*** Data under study Section Begins ***

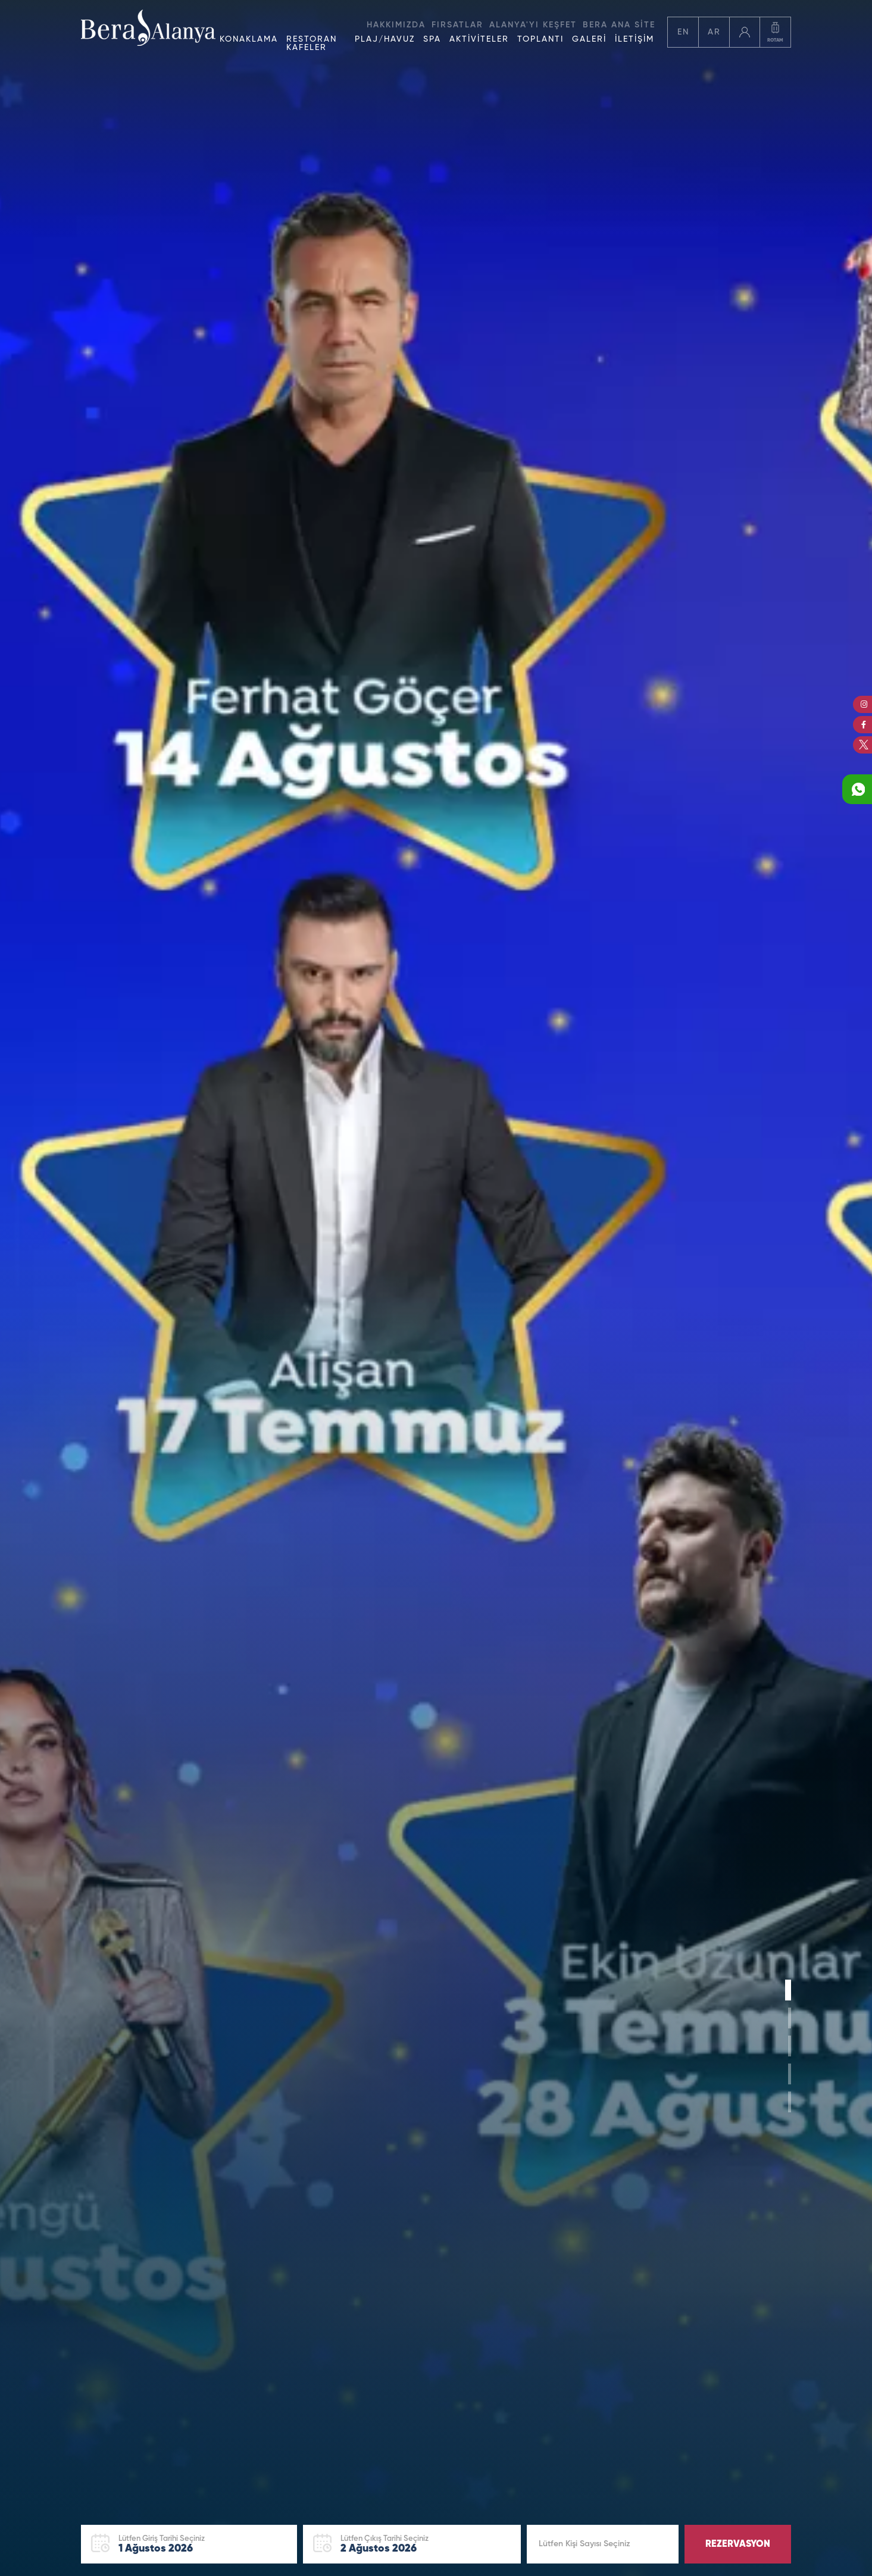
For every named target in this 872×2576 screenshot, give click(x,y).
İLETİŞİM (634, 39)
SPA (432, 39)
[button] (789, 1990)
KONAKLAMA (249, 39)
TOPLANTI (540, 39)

*** Data under study Section Ends ***
*** Data under study Section Begins ***

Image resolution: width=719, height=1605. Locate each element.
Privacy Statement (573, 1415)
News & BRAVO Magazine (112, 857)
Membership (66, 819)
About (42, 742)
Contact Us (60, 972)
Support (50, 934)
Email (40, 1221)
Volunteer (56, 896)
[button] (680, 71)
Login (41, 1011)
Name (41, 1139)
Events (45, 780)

*** Data under study Section Ends ***
*** Data under study Section Begins ***

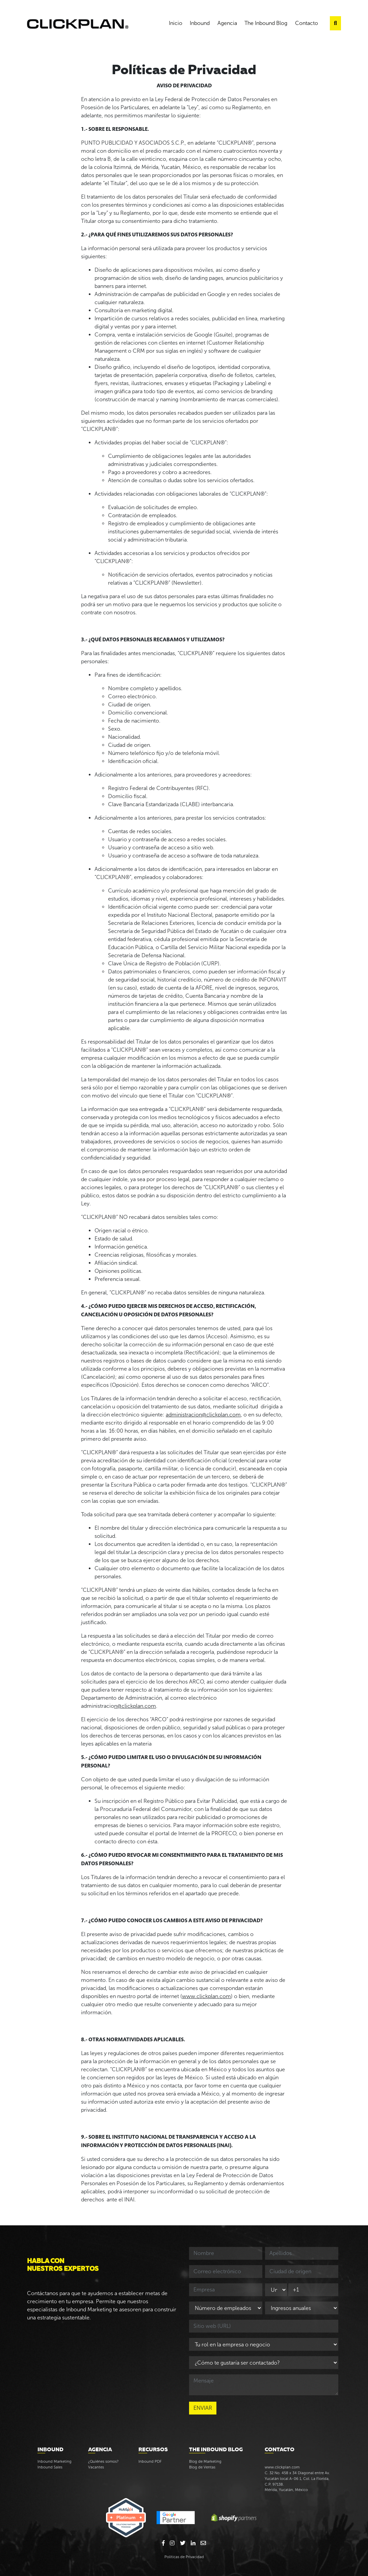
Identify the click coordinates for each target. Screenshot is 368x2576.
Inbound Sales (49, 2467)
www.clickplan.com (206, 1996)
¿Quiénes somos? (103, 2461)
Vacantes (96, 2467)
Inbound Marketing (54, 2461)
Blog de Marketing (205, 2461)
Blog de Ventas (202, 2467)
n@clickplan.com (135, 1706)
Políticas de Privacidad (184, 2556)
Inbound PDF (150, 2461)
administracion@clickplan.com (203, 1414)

*** Data under study Section Ends ***

Please give an exact copy of the lines above, beginning with the line containing "For every named" and running through the line containing "TOPLANTI (540, 39)", and of no other lines.

Written response:
For every named target in this 872×2576 screenshot, give click(x,y).
İLETİŞİM (634, 39)
SPA (432, 39)
[button] (789, 1990)
KONAKLAMA (249, 39)
TOPLANTI (540, 39)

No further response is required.